La historia sobre Napoleón puede ser apócrifa. No así la visita de Seward a Jerusalem en el verano de 1871 ni lo profundamente conmovido que quedó al ver la tristeza de los residentes judíos de la ciudad ante la degradación de su ciudad eterna.
En tiempos de Seward, Jerusalem formaba parte del Imperio Otomano, una superpotencia islámica, y lo había sido durante siglos. Sin embargo, como señaló Seward, los judíos constituían el grupo demográfico más grande de la ciudad.

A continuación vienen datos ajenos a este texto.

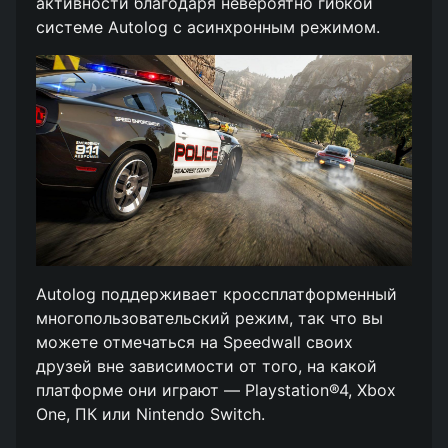
активности благодаря невероятно гибкой
системе Autolog с асинхронным режимом.
Autolog поддерживает кроссплатформенный
многопользовательский режим, так что вы
можете отмечаться на Speedwall своих
друзей вне зависимости от того, на какой
платформе они играют — Playstation®4, Xbox
One, ПК или Nintendo Switch.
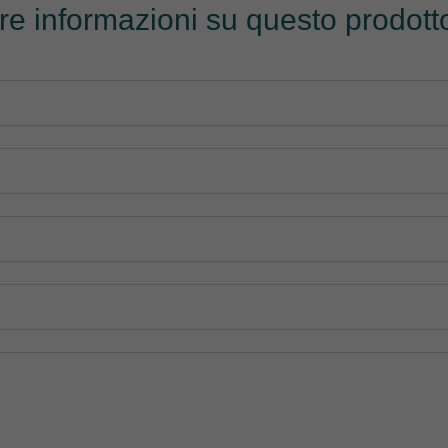
tre informazioni su questo prodotto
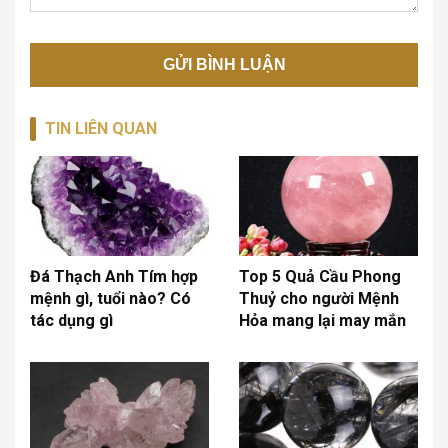
TIN LIÊN QUAN
Đá Thạch Anh Tím hợp
Top 5 Quả Cầu Phong
mệnh gì, tuổi nào? Có
Thuỷ cho người Mệnh
tác dụng gì
Hỏa mang lại may mắn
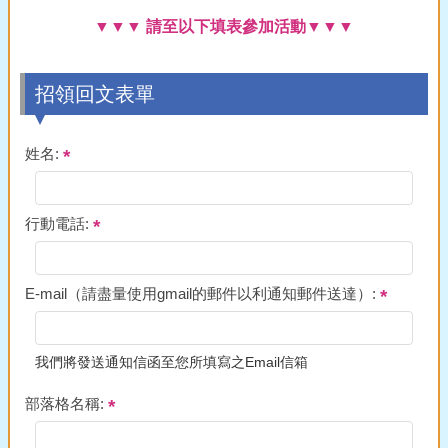
▼▼▼ 請至以下填表參加活動▼▼▼
招領回文表單
姓名:
行動電話:
E-mail（請盡量使用gmail的郵件以利通知郵件送達）:
我們將發送通知信函至您所填寫之Email信箱
部落格名稱:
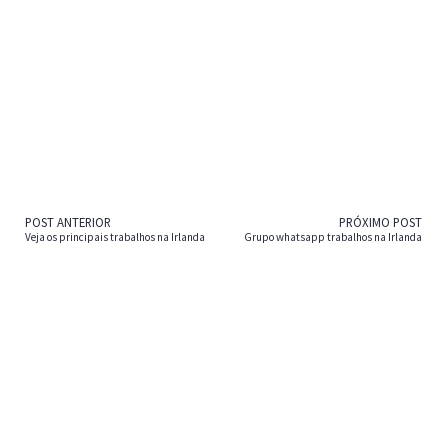
POST ANTERIOR
PRÓXIMO POST
Veja os principais trabalhos na Irlanda
Grupo whatsapp trabalhos na Irlanda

Durante 3.000 años ha existido una presencia judía casi ininterrumpida en Jerusalem.
“Los mahometanos [es decir, los musulmanes] son 4.000 y ocupan el barrio noreste, incluyendo toda el área de la Mezquita de Omar”, escribió. “Los judíos son 8.000 y tienen el barrio sureste... Los armenios suman 1.800 y tienen el barrio suroeste; y los otros cristianos, que ascienden a 2.200, tienen el barrio noroeste, que da al Valle de Hinom”. Hoy en día, los propagandistas palestinos se esfuerzan por retratar a los judíos como intrusos en Jerusalem. En realidad, durante 3.000 años ha existido una presencia judía casi ininterrumpida en la ciudad. La población de Jerusalem ha sido mayoritariamente judía al menos desde principios del siglo XIX.
El exsecretario de estado relató que él y sus acompañantes pasaron su último día en Jerusalem “entre y con los judíos, quienes fueron los constructores y fundadores de la ciudad, y quienes se aferran a ella aún más debido a sus desastres y desolación”. Era un viernes por la tarde, el único día de la semana en que a los judíos se les permitía el acceso al Muro Occidental, y Seward los vio “derramando sus lamentaciones por la caída de su amada ciudad y orando a Dios por su restauración”. Con lluvia o con sol, continuó, ellos están allí cada viernes sin falta:
“[E]llos se reúnen a una hora temprana, viejos y jóvenes, hombres, mujeres y niños pequeños… los pobres y los ricos, con sus mejores trajes, tan discordantes como las diversas naciones de las que provienen.
Están acompañados por sus rabinos, cada uno trayendo cuidadosamente preservado y lujosamente encuadernado el texto del Libro de las Lamentaciones de Jeremías, ya sea en sus respectivos idiomas o en el hebreo original. Durante muchas horas vierten sus quejas, leyendo y recitando el lenguaje poético del profeta, golpeando sus manos contra el muro y bañando las piedras con sus besos y lágrimas. No es un mero ritual formal. Durante las varias horas que fuimos testigos de ello, no hubo un solo acto de irreverencia o indiferencia”.
Conmovido por lo que había visto, Seward escribió que pocos estadounidenses podrían apreciar “la solemnidad y la profundidad del dolor y el sentimiento piadoso exhibidos” por los judíos con los que se sentó. ¿Habría podido imaginar que, dentro de un siglo, los judíos serían el poder soberano en Jerusalem, o que los otomanos, como todos los demás imperios que gobernaron Jerusalem durante la larguísima historia del pueblo judío (hititas, babilonios, griegos, persas, romanos, mamelucos, cruzados) se desvanecerían en la oscuridad? Quizás no. Pero no cabe duda de que los judíos que observó aquel día, “bañando las piedras con sus besos y lágrimas”, sí lo habrían creído.
Porque los judíos nunca dejaron de creerlo. Las palabras desgarradoras del Salmo 137 dicen: “Si me olvido de ti, oh Jerusalem, que mi mano derecha olvide su destreza”. Ningún pueblo ha tenido un vínculo tan perdurable con una ciudad. El vínculo entre el judaísmo y Jerusalem es antiguo e inquebrantable, en el día más triste del año y en todos los demás días.